TASK INSTRUCTIONS
As the answer, give every line of the records that includes the word "faces".

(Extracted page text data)
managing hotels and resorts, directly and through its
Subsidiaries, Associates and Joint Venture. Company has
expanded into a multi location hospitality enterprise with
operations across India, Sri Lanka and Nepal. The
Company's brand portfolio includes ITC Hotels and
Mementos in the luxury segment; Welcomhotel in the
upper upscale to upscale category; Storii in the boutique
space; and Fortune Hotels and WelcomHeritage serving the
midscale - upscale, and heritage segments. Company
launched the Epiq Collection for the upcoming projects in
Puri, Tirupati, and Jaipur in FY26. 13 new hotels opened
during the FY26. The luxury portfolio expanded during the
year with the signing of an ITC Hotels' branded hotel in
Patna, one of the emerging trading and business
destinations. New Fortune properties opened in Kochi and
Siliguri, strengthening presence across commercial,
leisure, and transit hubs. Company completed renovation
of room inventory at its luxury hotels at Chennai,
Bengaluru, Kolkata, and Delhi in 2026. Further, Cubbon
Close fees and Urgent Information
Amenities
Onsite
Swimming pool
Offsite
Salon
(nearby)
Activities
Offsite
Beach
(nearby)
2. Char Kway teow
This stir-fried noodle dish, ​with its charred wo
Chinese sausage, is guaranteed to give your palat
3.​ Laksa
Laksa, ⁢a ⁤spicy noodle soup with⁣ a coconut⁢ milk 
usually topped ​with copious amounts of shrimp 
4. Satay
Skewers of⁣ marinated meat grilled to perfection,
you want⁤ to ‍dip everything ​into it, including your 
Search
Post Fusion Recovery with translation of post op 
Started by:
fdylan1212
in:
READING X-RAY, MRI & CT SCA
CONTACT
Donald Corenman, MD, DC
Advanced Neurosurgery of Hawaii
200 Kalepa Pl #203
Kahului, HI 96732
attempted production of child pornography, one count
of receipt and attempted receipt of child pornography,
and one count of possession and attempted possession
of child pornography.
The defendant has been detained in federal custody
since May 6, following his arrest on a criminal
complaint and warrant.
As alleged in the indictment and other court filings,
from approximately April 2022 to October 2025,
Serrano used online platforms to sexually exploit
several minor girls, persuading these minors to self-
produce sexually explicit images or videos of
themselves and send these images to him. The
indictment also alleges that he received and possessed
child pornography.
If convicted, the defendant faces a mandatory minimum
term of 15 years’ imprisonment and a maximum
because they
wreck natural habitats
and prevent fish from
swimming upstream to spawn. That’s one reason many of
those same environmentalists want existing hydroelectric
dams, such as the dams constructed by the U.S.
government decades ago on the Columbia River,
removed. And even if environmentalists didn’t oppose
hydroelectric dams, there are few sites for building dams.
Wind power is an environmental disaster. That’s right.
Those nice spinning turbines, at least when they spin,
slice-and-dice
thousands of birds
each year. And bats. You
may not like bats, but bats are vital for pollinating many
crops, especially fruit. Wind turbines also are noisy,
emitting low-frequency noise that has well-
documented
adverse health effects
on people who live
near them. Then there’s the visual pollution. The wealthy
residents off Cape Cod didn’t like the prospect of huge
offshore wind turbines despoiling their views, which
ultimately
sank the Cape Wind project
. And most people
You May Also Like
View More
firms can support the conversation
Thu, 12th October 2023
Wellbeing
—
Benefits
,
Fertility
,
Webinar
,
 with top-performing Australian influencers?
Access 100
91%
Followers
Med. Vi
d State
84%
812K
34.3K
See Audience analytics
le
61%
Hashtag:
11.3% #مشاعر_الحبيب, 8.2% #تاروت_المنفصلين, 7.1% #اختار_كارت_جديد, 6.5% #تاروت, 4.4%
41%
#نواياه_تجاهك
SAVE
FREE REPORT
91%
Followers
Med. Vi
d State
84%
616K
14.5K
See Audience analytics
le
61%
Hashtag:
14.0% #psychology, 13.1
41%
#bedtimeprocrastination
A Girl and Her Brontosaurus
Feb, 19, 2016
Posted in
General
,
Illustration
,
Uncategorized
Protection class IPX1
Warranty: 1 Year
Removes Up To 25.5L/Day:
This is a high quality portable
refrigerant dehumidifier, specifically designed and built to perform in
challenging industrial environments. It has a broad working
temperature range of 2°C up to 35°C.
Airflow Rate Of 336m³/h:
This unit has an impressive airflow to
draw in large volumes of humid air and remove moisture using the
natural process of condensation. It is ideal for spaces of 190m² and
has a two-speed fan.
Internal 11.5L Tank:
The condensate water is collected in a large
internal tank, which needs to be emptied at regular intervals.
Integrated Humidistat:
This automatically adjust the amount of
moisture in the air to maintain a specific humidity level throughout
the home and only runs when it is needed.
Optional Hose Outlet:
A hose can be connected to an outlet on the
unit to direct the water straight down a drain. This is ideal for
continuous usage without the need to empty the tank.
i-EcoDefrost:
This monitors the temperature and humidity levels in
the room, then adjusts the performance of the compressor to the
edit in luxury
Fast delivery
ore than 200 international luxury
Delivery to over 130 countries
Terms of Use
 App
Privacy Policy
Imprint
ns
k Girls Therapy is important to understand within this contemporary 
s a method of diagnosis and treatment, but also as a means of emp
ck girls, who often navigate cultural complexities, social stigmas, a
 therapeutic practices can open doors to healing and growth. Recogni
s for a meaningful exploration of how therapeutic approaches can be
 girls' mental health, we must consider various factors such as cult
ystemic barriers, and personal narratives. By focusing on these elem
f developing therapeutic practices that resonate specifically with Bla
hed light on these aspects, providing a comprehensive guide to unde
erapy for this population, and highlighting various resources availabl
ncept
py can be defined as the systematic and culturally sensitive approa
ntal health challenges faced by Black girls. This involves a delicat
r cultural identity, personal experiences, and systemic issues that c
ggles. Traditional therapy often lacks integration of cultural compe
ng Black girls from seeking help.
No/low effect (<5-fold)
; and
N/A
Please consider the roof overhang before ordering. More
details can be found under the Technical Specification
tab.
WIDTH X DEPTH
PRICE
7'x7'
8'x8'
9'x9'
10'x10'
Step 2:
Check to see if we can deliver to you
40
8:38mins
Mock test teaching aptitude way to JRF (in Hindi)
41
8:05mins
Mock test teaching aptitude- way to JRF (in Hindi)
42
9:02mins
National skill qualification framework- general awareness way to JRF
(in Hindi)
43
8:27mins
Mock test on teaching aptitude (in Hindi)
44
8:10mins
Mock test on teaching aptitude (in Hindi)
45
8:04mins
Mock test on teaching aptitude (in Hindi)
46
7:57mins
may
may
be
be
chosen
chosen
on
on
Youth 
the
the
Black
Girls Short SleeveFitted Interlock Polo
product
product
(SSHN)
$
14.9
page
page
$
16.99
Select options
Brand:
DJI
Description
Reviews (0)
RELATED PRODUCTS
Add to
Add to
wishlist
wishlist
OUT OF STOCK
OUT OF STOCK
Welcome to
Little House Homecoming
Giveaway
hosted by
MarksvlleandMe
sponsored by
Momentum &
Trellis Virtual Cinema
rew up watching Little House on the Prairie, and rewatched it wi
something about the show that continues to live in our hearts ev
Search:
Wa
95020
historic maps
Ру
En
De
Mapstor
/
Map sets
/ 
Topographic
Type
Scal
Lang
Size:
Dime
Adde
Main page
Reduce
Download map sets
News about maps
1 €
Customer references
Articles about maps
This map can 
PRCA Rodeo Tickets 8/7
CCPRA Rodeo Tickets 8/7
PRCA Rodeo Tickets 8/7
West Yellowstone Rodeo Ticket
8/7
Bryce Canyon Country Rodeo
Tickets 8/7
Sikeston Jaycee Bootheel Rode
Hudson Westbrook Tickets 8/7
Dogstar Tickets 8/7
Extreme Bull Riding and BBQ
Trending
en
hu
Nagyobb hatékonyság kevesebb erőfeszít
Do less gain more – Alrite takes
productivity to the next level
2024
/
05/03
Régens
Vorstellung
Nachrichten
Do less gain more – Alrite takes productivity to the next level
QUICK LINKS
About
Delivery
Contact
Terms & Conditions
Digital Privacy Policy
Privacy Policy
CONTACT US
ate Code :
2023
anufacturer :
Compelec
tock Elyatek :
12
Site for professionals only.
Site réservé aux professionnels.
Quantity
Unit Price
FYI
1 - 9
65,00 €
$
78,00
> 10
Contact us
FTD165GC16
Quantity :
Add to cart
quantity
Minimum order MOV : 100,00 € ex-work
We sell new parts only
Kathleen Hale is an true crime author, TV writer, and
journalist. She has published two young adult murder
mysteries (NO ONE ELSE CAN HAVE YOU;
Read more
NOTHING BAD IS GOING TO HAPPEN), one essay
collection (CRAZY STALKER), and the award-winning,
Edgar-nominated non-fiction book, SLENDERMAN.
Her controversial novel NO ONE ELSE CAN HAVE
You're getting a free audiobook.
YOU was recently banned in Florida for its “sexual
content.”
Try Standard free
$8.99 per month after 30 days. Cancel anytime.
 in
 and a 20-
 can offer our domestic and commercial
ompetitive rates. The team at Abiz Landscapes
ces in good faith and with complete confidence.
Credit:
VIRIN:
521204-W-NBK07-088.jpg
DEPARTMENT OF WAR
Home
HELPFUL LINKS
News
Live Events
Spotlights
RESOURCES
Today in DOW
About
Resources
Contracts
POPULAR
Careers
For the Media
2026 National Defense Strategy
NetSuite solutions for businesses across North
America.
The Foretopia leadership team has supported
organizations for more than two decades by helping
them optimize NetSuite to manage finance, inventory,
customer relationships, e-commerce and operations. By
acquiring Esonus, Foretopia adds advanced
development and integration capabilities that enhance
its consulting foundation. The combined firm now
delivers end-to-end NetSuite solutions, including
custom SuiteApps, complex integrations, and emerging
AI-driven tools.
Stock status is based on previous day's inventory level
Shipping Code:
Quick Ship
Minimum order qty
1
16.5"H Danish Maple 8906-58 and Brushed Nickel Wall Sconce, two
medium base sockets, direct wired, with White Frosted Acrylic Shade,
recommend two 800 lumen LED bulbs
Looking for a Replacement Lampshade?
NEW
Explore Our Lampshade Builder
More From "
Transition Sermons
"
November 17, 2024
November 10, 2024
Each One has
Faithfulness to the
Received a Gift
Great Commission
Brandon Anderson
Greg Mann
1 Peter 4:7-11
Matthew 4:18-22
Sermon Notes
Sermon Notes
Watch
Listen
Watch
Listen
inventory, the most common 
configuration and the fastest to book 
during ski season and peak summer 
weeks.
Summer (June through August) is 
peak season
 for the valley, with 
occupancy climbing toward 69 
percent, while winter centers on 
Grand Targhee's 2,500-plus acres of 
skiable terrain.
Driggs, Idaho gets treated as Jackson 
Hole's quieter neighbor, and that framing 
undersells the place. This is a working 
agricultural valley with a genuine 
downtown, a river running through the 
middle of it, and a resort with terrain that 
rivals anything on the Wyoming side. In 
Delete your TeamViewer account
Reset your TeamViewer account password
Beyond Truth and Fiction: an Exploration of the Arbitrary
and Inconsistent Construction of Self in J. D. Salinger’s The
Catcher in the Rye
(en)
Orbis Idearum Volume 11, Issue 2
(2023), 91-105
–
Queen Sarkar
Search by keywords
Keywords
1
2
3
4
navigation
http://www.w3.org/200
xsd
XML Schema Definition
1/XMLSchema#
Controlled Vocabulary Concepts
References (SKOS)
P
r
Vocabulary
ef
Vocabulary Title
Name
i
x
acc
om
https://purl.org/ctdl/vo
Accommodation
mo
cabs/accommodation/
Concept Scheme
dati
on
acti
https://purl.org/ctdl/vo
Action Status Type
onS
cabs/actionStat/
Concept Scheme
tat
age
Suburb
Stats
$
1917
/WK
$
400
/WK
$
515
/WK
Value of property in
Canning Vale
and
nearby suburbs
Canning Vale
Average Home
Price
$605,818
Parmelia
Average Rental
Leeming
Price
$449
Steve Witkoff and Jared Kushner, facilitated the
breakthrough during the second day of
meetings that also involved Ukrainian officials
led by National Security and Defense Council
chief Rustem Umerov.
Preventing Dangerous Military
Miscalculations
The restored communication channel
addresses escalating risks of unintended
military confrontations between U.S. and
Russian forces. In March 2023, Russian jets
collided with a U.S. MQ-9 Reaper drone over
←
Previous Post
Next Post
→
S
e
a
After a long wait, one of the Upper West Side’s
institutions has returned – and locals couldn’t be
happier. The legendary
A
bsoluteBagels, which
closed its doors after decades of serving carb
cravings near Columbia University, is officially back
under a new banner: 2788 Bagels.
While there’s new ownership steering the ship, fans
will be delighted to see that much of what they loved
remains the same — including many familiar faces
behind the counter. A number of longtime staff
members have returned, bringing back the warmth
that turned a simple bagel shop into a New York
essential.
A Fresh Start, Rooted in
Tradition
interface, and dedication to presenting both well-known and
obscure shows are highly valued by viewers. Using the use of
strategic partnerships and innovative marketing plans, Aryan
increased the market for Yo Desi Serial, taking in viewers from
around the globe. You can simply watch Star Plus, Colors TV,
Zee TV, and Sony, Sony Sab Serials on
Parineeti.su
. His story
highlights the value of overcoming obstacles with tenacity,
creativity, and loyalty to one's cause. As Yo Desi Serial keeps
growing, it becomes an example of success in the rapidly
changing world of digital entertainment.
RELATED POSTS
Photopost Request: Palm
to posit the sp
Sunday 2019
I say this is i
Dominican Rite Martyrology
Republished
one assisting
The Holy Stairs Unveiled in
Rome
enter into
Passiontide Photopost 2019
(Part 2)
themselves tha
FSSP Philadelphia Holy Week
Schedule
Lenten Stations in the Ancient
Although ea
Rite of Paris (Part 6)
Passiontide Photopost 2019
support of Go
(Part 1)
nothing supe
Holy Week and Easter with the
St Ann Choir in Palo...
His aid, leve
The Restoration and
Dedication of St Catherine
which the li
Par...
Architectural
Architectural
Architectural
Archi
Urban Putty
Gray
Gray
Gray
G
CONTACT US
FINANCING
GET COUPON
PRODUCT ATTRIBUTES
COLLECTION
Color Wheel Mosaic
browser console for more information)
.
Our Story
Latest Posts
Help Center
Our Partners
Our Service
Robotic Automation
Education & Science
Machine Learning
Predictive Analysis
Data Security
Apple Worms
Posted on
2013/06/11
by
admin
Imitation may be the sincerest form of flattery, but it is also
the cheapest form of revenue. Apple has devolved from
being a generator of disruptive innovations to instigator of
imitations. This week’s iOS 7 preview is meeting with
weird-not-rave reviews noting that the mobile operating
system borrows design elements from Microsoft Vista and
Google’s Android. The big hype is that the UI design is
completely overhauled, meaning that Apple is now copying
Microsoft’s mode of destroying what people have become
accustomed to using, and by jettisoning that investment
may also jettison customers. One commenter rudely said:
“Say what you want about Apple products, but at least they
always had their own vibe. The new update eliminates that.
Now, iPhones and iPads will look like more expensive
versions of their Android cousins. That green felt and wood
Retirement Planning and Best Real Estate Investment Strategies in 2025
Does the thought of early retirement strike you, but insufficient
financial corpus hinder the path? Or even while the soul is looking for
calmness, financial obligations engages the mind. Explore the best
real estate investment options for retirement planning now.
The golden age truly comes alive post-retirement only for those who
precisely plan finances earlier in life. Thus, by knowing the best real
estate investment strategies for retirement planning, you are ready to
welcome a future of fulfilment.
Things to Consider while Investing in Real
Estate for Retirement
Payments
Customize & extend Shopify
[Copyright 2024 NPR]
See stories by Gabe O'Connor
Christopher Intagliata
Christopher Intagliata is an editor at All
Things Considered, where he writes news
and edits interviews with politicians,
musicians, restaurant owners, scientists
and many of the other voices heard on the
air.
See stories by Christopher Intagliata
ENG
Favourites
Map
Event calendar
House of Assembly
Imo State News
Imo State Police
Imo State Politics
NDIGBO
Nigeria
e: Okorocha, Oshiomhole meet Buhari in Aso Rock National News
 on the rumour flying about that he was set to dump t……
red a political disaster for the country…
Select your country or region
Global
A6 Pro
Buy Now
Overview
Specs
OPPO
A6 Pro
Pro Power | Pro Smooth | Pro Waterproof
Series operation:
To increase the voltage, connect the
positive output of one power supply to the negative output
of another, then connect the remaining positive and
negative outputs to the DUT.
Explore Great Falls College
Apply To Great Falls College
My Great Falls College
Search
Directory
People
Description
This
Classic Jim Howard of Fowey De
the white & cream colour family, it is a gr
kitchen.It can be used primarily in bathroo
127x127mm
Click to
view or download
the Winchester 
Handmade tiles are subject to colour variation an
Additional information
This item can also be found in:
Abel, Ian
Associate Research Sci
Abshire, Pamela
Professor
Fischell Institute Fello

EXPECTED OUTPUT
If convicted, the defendant faces a mandatory minimum
remains the same — including many familiar faces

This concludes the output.